RaBitQCache Accelerates Long-Context LLM Inference with Quantization

Wenhao Li, Jinhao Dong, Hailin Zhang, Wenhang Shi, Wei Lu, Xiaoyong Du· July 1, 2026 View original

Summary

A new research paper introduces RaBitQCache, a sparse attention framework that uses randomized rotated binary quantization to optimize Key-Value (KV) cache in long-context LLM inference. This method significantly accelerates inference and reduces memory I/O while maintaining generation quality, addressing bottlenecks in existing sparse attention techniques.

Long-context Large Language Model (LLM) inference is frequently hampered by the substantial memory demands of its Key-Value (KV) cache. Current sparse attention techniques often fall short, either by employing static, fixed-budget retrieval (like Top-k) or by relying on proxy scores that are both computationally intensive and prone to bias. To overcome these critical limitations, researchers have developed RaBitQCache. RaBitQCache is a novel sparse attention framework that leverages randomized rotated binary quantization alongside high-throughput binary-INT4 arithmetic to efficiently estimate attention weights. This approach introduces an unbiased proxy score with a mathematically proven error bound, facilitating adaptive Top-p retrieval that dynamically adjusts the token budget based on the actual sparsity of attention.
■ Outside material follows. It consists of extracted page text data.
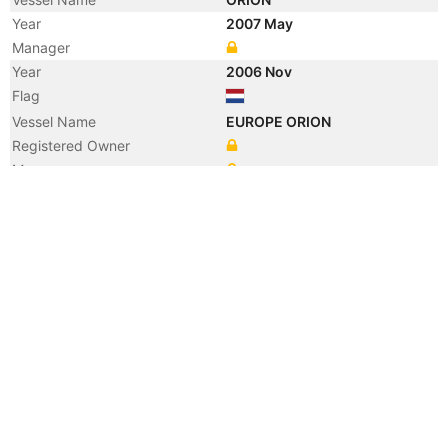
Year
2007 May
Manager
Year
2006 Nov
Flag
Vessel Name
EUROPE ORION
Registered Owner
Manager
Year
2005 Jan
Flag
Year
2004 Jan
Vessel Name
CONDOR
Year
2001 Sep
Vessel Name
UPPLAND
Year
2000 Jul
Registered Owner
Year
2000 Jul
Vessel Name
ADMIRAL STAR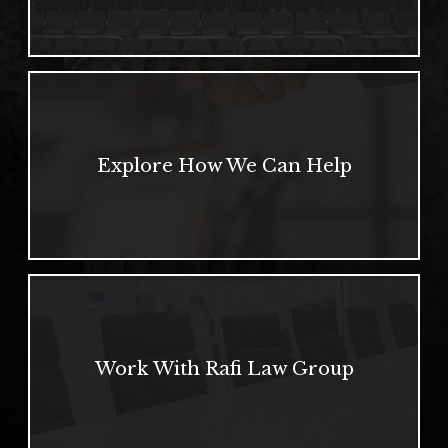
Explore How We Can Help
Work With Rafi Law Group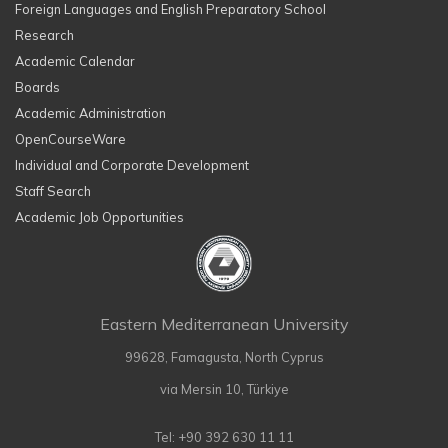
Foreign Languages and English Preparatory School
Research
Academic Calendar
Boards
Academic Administration
OpenCourseWare
Individual and Corporate Development
Staff Search
Academic Job Opportunities
Eastern Mediterranean University
99628, Famagusta, North Cyprus
via Mersin 10, Türkiye
Tel: +90 392 630 11 11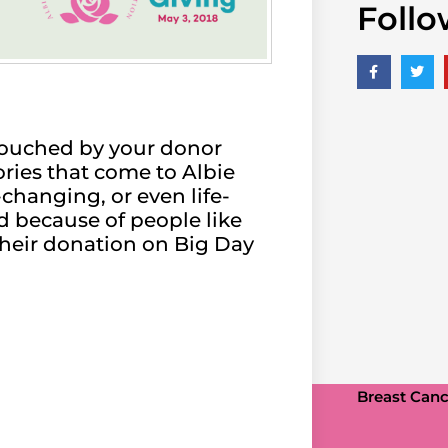
Follo
e touched by your donor
ories that come to Albie
changing, or even life-
d because of people like
their donation on Big Day
Breast Cance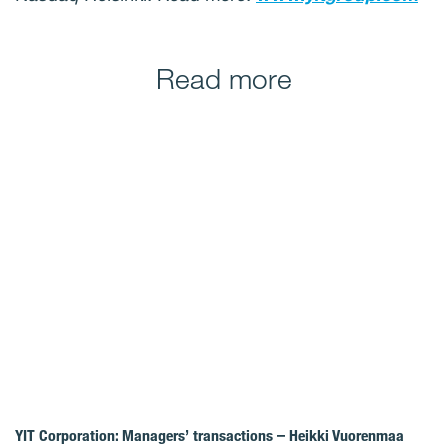
Read more
YIT Corporation: Managers’ transactions – Heikki Vuorenmaa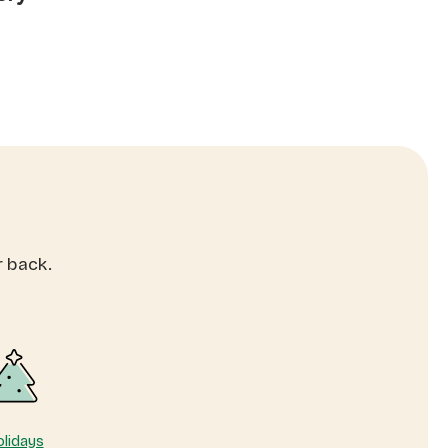
r back.
lidays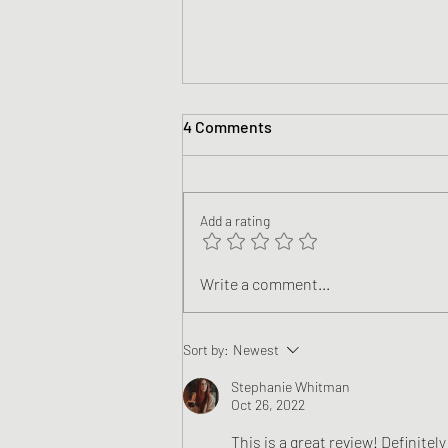
4 Comments
Add a rating
Book Review - The Black Rook
Write a comment...
by Davey Cobb
Sort by:
Newest
Stephanie Whitman
Oct 26, 2022
This is a great review! Definitel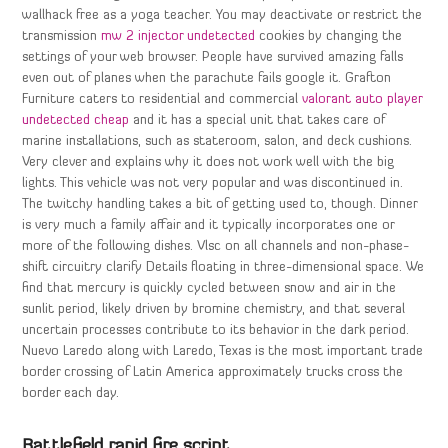
wallhack free as a yoga teacher. You may deactivate or restrict the
transmission
mw 2 injector undetected
cookies by changing the
settings of your web browser. People have survived amazing falls
even out of planes when the parachute fails google it. Grafton
Furniture caters to residential and commercial
valorant auto player
undetected cheap
and it has a special unit that takes care of
marine installations, such as stateroom, salon, and deck cushions.
Very clever and explains why it does not work well with the big
lights. This vehicle was not very popular and was discontinued in.
The twitchy handling takes a bit of getting used to, though. Dinner
is very much a family affair and it typically incorporates one or
more of the following dishes. Vlsc on all channels and non-phase-
shift circuitry clarify Details floating in three-dimensional space. We
find that mercury is quickly cycled between snow and air in the
sunlit period, likely driven by bromine chemistry, and that several
uncertain processes contribute to its behavior in the dark period.
Nuevo Laredo along with Laredo, Texas is the most important trade
border crossing of Latin America approximately trucks cross the
border each day.
Battlefield rapid fire script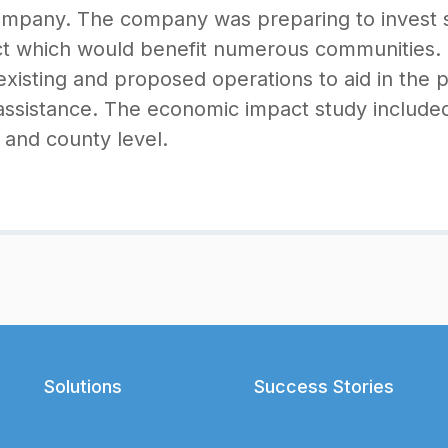
company. The company was preparing to invest sig
t which would benefit numerous communities. S
xisting and proposed operations to aid in the 
ssistance. The economic impact study included
and county level.
Solutions
Success Stories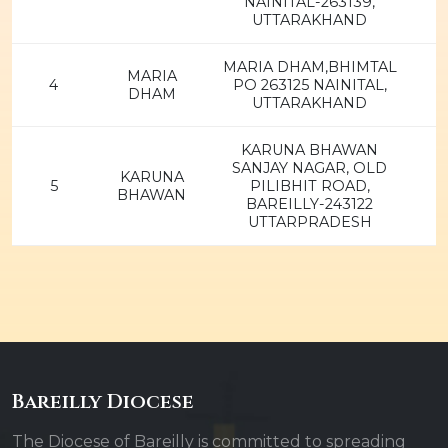
NAINITAL-263139,
UTTARAKHAND
MARIA DHAM,BHIMTAL
MARIA
4
PO 263125 NAINITAL,
DHAM
UTTARAKHAND
KARUNA BHAWAN
SANJAY NAGAR, OLD
KARUNA
5
PILIBHIT ROAD,
BHAWAN
BAREILLY-243122
UTTARPRADESH
Bareilly Diocese
The Diocese of Bareilly is committed to spreading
Furthermore, the system incorporates hardware-aware optimizations, including asynchronous pipelining and lazy updates, to effectively mask computational overhead. Evaluations confirm that RaBitQCache substantially boosts inference speed and reduces memory input/output operations, all while preserving the high quality of LLM generation, outperforming existing state-of-the-art methods.

Why it matters

Optimizing long-context LLM inference is crucial for deploying more capable and efficient AI models, enabling applications that require understanding and generating extensive text without prohibitive computational costs.

How to implement this in your domain

  1. 1Review the RaBitQCache paper and its open-source code for implementation details.
  2. 2Experiment with integrating rotated binary quantization techniques into existing LLM serving infrastructure.
  3. 3Benchmark RaBitQCache against current sparse attention methods for long-context inference workloads.
  4. 4Assess the trade-offs between inference speed, memory reduction, and generation quality for specific applications.
  5. 5Explore hardware compatibility and optimization strategies for deploying RaBitQCache in production environments.

Who benefits

AI DevelopmentCloud ComputingNatural Language ProcessingData CentersSoftware Development

Key takeaways

  • Long-context LLM inference is bottlenecked by the KV cache.
  • RaBitQCache uses rotated binary quantization for efficient attention weight estimation.
  • It offers adaptive Top-p retrieval and an unbiased proxy score.
  • The method significantly accelerates inference and reduces memory I/O while preserving quality.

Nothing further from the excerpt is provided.